Things overheard in WeHo: "Just drink a corona and eat some ass, you won't be hungry anymore"
I almost got runover on the sidewalk by a car but wen it got closer it was a crackhead walking with the whole front of a car... bumper, lights and all... I love New York.
ha so i just found a picture of you eating paper towels and many of Laura freaking out from it.
if you ever come into my room screaming for me to set up rockband at 4:45 am ever again i will kill you
Before we started fucking, he laid me on the bed, and asked my what my sleep number was, so that i would be "comfy"
please explain to me why there is a shopping cart in my living room.

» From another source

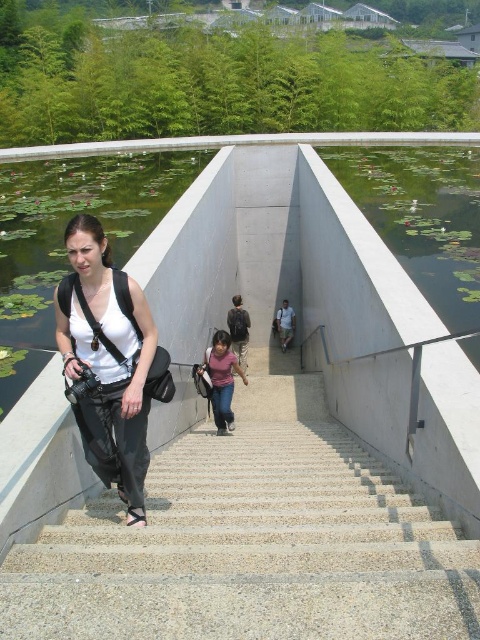 You are standing at the bottom of the concrete stairs at center and want to take a photo of the green lily pads at left. Which direction should you move to get a better view of the lily pads without blocking them with the stairs?

Since the concrete stairs at center are closer to the viewer than the green lily pads at left, you should move to the right side of the stairs to avoid blocking the view of the lily pads.

You are standing at the bottom of the concrete stairs at center and want to take a photo of the white matte tank top at center. Which direction should you turn to frame the subject properly?

The concrete stairs at center are to the right of the white matte tank top at center, so you should turn to your left to frame the subject properly.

Supposedly i was taking multiple birth control pills while screaming dot judge me. Never going back
There is a different car in my driveway. Have no clue how I got home.
If you know any fat girls who would pay me for sex, I am low on money and morals right now
Ive made peace with the fact that i will accomplish nothing except liver damage today
mom just made me 'sorry-you-have-hpv-pancakes'
Guess who used an inflatable mattress to boat across a retention pond with brooms for oars and a radio and beer.
dont eat that thats our sex nutella.
Do you still speak french? one of two girls I woke up with only speaks french...
Apparently I called down to the hotel front desk and begged them to bring us pizza. They brought us tea.